Learning Circle Reflections - April 2017


The April 'Learning Circle Reflections' come from Donna Gaywood. 

This month's session on 26th April focused Children's Rights and was led by Alison Moore and Aline Cole-Albäck.
During this session, we were able to look at a summary of the UN Convention on the Rights of the Child. Alison and Aline outlined some of the underpinning theory held about children’s rights for example:
- Will theory: because children don’t have the capacity to claim their rights, adults should act on behalf of children
  • - Interests theory: it is the adults’ responsibility to protect children’s interests 

Both Alison and Aline outlined their research and explained how children’s rights are woven into their designs. Alison was particularly interested in ensuring the understanding of children’s rights was accessible to all the research participants. She found that Lundy’s model was the most accessible model, see for instance:

- Department of Children and Youth Affaires (2015) National Strategy on Children and Young People’s Participation in Decision-making, 2015–2020. Dublin: Government Publications.

- Lundy, L. (2007) Voice is not enough: conceptualising Article 12 of the United Nations Convention on the Rights of the child. British Educational Research Journal, 33(6), pp.927-942.

Aline made the point that how you view the child and the world impacts the interpretation of children’s rights. For example whether you see children’s rights as a human right or from a duty of care perspective. She explained:

- Virtue ethics depends on compassionate feelings towards the child, and the child is given support because adults feel children deserve it

- Deontological ethics see children as legally entitled to support and suggest that these rights should be embedded in law

Aline suggested that the first perspective could be subjective, and based on cultural understandings risk being relativistic, and therefore could endorse cultural practices which breached children’s rights e.g. FGM, honour killings and child marriage.

Rights, Wants and Needs

A clear distinction was drawn between rights, wants and needs. We played a game produced by UNICEF where we had picture cards and in pairs, we had to decide what we believed was a right, a want and a need.

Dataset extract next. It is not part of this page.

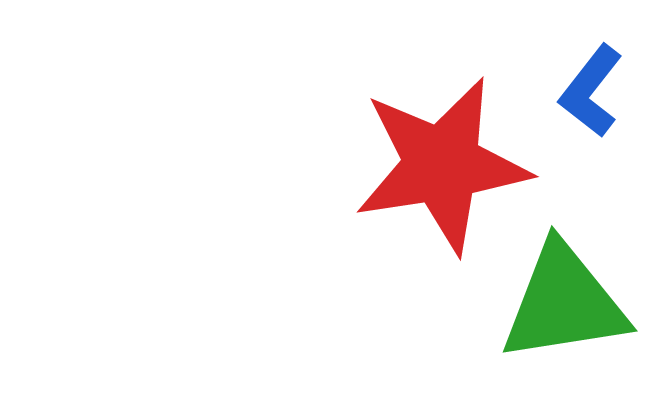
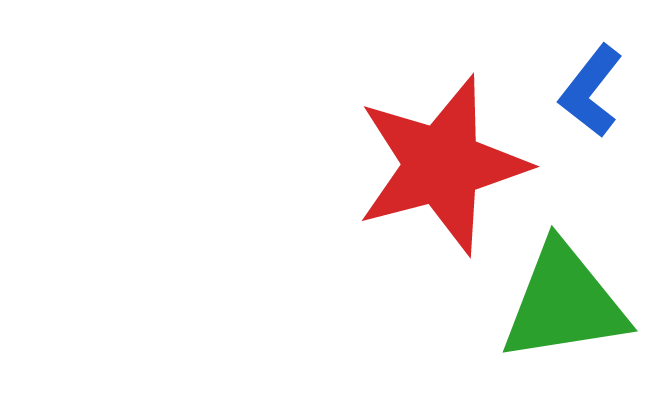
red star: rotated 6 degrees counterclockwise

There was a healthy discussion throughout. The game is available online.

Aline then mentioned how in Finland, rights-based policy rhetoric has been adopted into the new Early Years Framework (2016), bringing children’s rights into the mainstream.

A copy of the presentation from this session can be found here.



The next Learning Circle meeting is scheduled for Wednesday 12th May and will be lead by Elisabetta Biffi (ERASMUS visiting student from University of Milan). It will focus on Pedagogical Documentation.